The first time one of these breakfast spots came up while living at The Tuscan Quarter, I panicked a little. Four weeks of 4am starts. This meant no buses, and no extra time to walk. I just had to hope that nobody would park in the driveway during those four weeks.
Helpfully, I stuck a sign to my garage door. “Hi! Please don’t park in front of this door: my car is a giant station wagon with no power steering and I can’t get it out if your car is parked there, and I’m about to start early morning shift work. Thank you!” It was polite and inoffensive. If anything, it was a bit naff, but I hoped it would do the trick.
On my VERY FIRST MORNING FILLING IN ON A CAPITAL CITY’S NUMBER ONE RATING RADIO STATION BREAKFAST SHOW, I found myself blocked in, and I didn’t know whose car it was. I was so upset that I was at risk of screwing up one of the greatest career opportunities I had ever been given, I did the only thing I could think of: I honked my horn.
Well, “honk” isn’t really the right word. To describe it more accurately: I hoooooooooooooooooooooooooooooooooooooooooooooooooooonked it. It was about forty-five seconds of long, continuous honk, at 4:15am. And 1981 Commodores do not have pretty sounding horns.
My entire life, I have endeavoured to be good. To not be mean, or demanding, or troublesome. But for those forty-five seconds, I was a total fuckbag.
If you accept that previous sentence is true, then what followed was a complete cock-up on the universe’s part: the only person awoken by my fuckbag honking was the very person whose car it was. He opened their apartment door, saw the situation, and immediately without a word, moved their car. Not a single person in the building ever once admonished me for the honking. It wasn’t even acknowledged. But for as long as I lived at The Tuscan Quarter, no one ever parked me in again. So, essentially, being a fuckbag got me exactly what I wanted.
I wish I’d been smart enough to take that lesson to heart. I could be a magnificently wealthy, successful, feared and respected fuckbag by now.

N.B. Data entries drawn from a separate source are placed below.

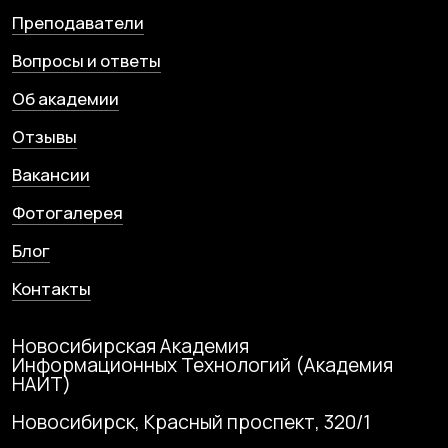
Мы используем файлы cookie. Продолжая
использовать данный сайт, вы соглашаетесь с
Сайт разработан
этим в соответствии с условиями, указанными
по
ссылке
.
Согласен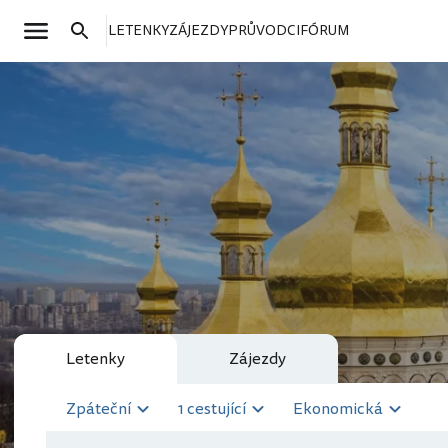
LETENKY
ZÁJEZDY
PRŮVODCI
FÓRUM
Letenky
Zájezdy
Zpáteční
1 cestující
Ekonomická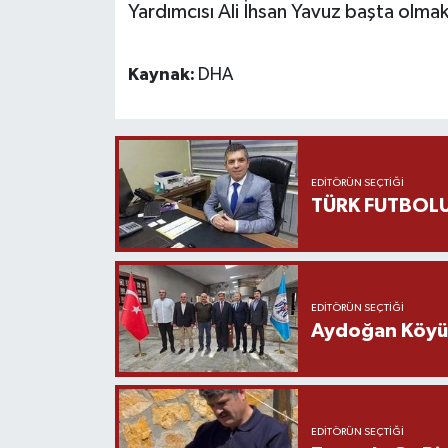
Yardımcısı Ali İhsan Yavuz başta olmak
Kaynak:
DHA
EDITÖRÜN SEÇTIĞI
TÜRK FUTBOLU
EDITÖRÜN SEÇTIĞI
Aydoğan Köyü Ş
EDITÖRÜN SEÇTIĞI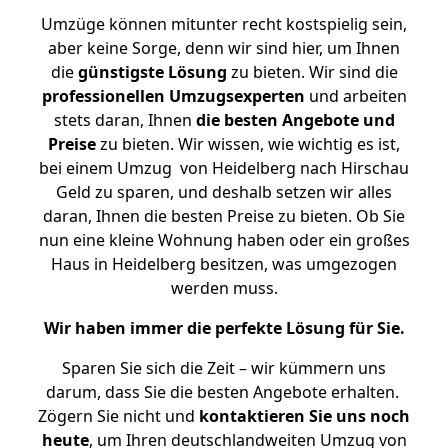
Umzüge können mitunter recht kostspielig sein,
aber keine Sorge, denn wir sind hier, um Ihnen
die
günstigste
Lösung
zu bieten. Wir sind die
professionellen Umzugsexperten
und arbeiten
stets daran, Ihnen
die besten Angebote und
Preise
zu bieten. Wir wissen, wie wichtig es ist,
bei einem Umzug von Heidelberg nach Hirschau
Geld zu sparen, und deshalb setzen wir alles
daran, Ihnen die besten Preise zu bieten. Ob Sie
nun eine kleine Wohnung haben oder ein großes
Haus in Heidelberg besitzen, was umgezogen
werden muss.
Wir haben immer die perfekte Lösung für Sie.
Sparen Sie sich die Zeit – wir kümmern uns
darum, dass Sie die besten Angebote erhalten.
Zögern Sie nicht und
kontaktieren Sie uns noch
heute
, um Ihren deutschlandweiten Umzug von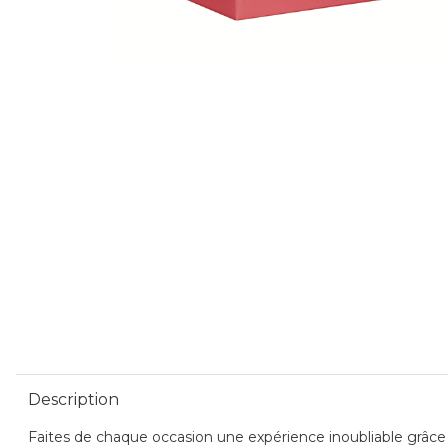
Description
Faites de chaque occasion une expérience inoubliable grâce à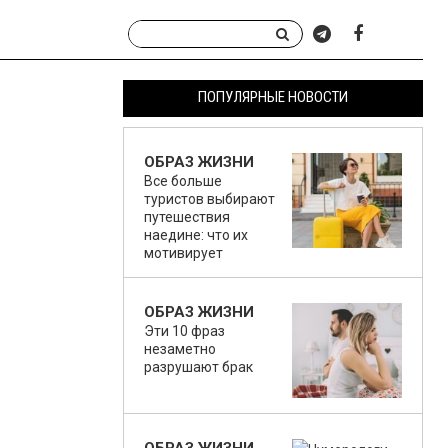
ПОПУЛЯРНЫЕ НОВОСТИ
ОБРАЗ ЖИЗНИ
Все больше
туристов выбирают
путешествия
наедине: что их
мотивирует
ОБРАЗ ЖИЗНИ
Эти 10 фраз
незаметно
разрушают брак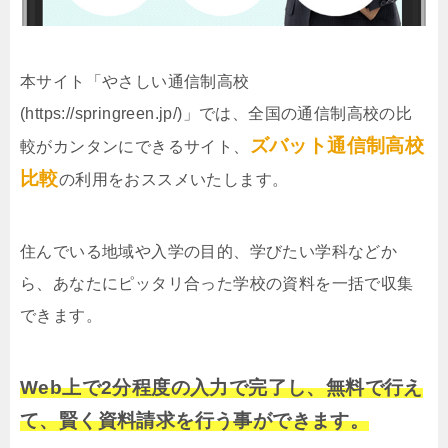
本サイト「やさしい通信制高校
(https://springreen.jp/)」では、全国の通信制高校の比
ズバット通信制高校
較がカンタンにできるサイト、
比較
の利用をおススメいたします。
住んでいる地域や入学の目的、学びたい学科などか
ら、あなたにピッタリ合った学校の資料を一括で収集
できます。
Web上で2分程度の入力で完了し、無料で行え
て、賢く資料請求を行う事ができます。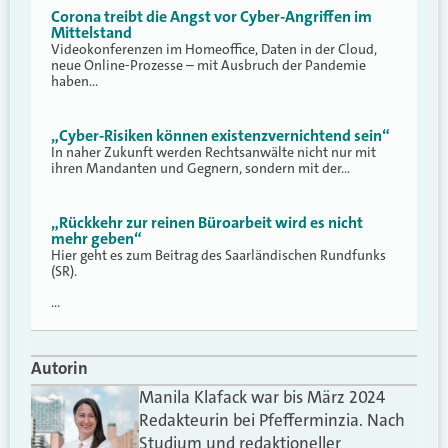
Corona treibt die Angst vor Cyber-Angriffen im
Mittelstand
Videokonferenzen im Homeoffice, Daten in der Cloud,
neue Online-Prozesse – mit Ausbruch der Pandemie
haben…
„Cyber-Risiken können existenzvernichtend sein“
In naher Zukunft werden Rechtsanwälte nicht nur mit
ihren Mandanten und Gegnern, sondern mit der…
„Rückkehr zur reinen Büroarbeit wird es nicht
mehr geben“
Hier geht es zum Beitrag des Saarländischen Rundfunks
(SR).
…
Autorin
Manila Klafack war bis März 2024
Redakteurin bei Pfefferminzia. Nach
Studium und redaktioneller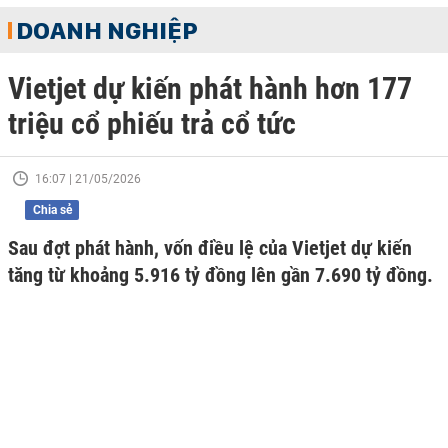
DOANH NGHIỆP
Vietjet dự kiến phát hành hơn 177
triệu cổ phiếu trả cổ tức
16:07 | 21/05/2026
Chia sẻ
Sau đợt phát hành, vốn điều lệ của Vietjet dự kiến
tăng từ khoảng 5.916 tỷ đồng lên gần 7.690 tỷ đồng.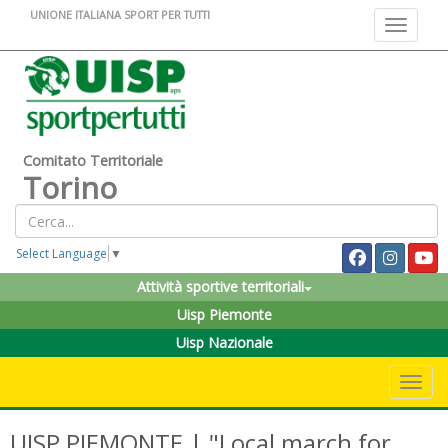
UNIONE ITALIANA SPORT PER TUTTI
Toggle na
Comitato Territoriale
Torino
Select Language
▼
Attività sportive territoriali
Uisp Piemonte
Uisp Nazionale
Toggle 
UISP PIEMONTE | "Local march for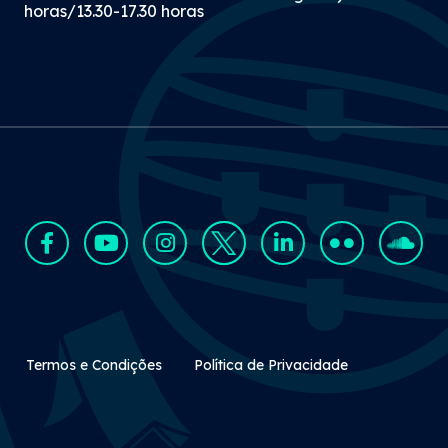
horas/13.30-17.30 horas
Rodapé Secundário
Termos e Condições
Política de Privacidade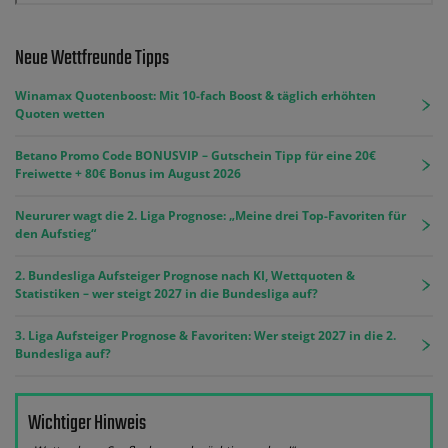
Neue Wettfreunde Tipps
Winamax Quotenboost: Mit 10-fach Boost & täglich erhöhten
Quoten wetten
Betano Promo Code BONUSVIP – Gutschein Tipp für eine 20€
Freiwette + 80€ Bonus im August 2026
Neururer wagt die 2. Liga Prognose: „Meine drei Top-Favoriten für
den Aufstieg“
2. Bundesliga Aufsteiger Prognose nach KI, Wettquoten &
Statistiken – wer steigt 2027 in die Bundesliga auf?
3. Liga Aufsteiger Prognose & Favoriten: Wer steigt 2027 in die 2.
Bundesliga auf?
Wichtiger Hinweis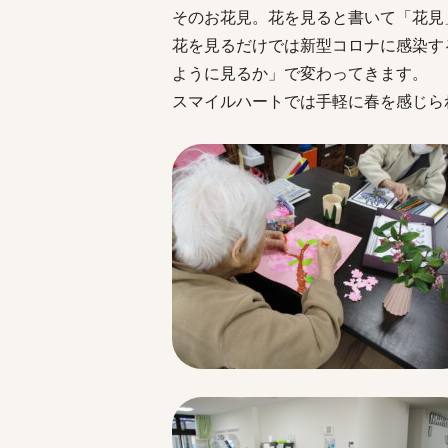
そのお花見。花を見ると書いて「花見
花を見るだけでは新型コロナに感染す
ように見るか」で変わってきます。
スマイルハートでは手軽に春を感じら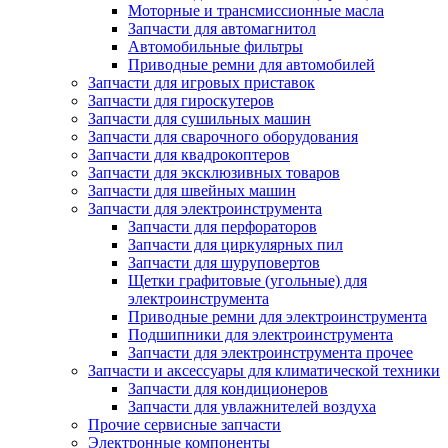
Моторные и трансмиссионные масла
Запчасти для автомагнитол
Автомобильные фильтры
Приводные ремни для автомобилей
Запчасти для игровых приставок
Запчасти для гироскутеров
Запчасти для сушильных машин
Запчасти для сварочного оборудования
Запчасти для квадрокоптеров
Запчасти для эксклюзивных товаров
Запчасти для швейных машин
Запчасти для электроинструмента
Запчасти для перфораторов
Запчасти для циркулярных пил
Запчасти для шуруповертов
Щетки графитовые (угольные) для
электроинструмента
Приводные ремни для электроинструмента
Подшипники для электроинструмента
Запчасти для электроинструмента прочее
Запчасти и аксессуары для климатической техники
Запчасти для кондиционеров
Запчасти для увлажнителей воздуха
Прочие сервисные запчасти
Электронные компоненты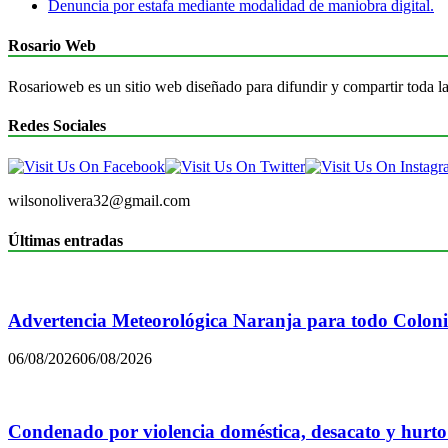
Denuncia por estafa mediante modalidad de maniobra digital.
Rosario Web
Rosarioweb es un sitio web diseñado para difundir y compartir toda la
Redes Sociales
wilsonolivera32@gmail.com
Últimas entradas
Advertencia Meteorológica Naranja para todo Colon
06/08/2026
06/08/2026
Condenado por violencia doméstica, desacato y hurto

*While Sarah and I were a duo, “The Hot Tin Roof” was always a trio, because neither of us ever learnt how to actually panel the studio desk. We needed an anchor. The upshot of this is every other announcer on B105’s payroll was lumped with us at least once, tasked with doing all the stuff we had no idea how to do, like pressing buttons and telling the time. Over two years, we were “The Hot Tin Roof with Chris, Sarah and…” Matt, Buggy, Jordo, Deano, JP, Kez, Whippy and Lowie. (Yes, I had a favourite. No, I won’t tell you who.) Of these TEN people, only three still work in radio, and none of those three work in regular on air roles, which I think makes The Hot Tin Roof the Ted McGinley of radio shows.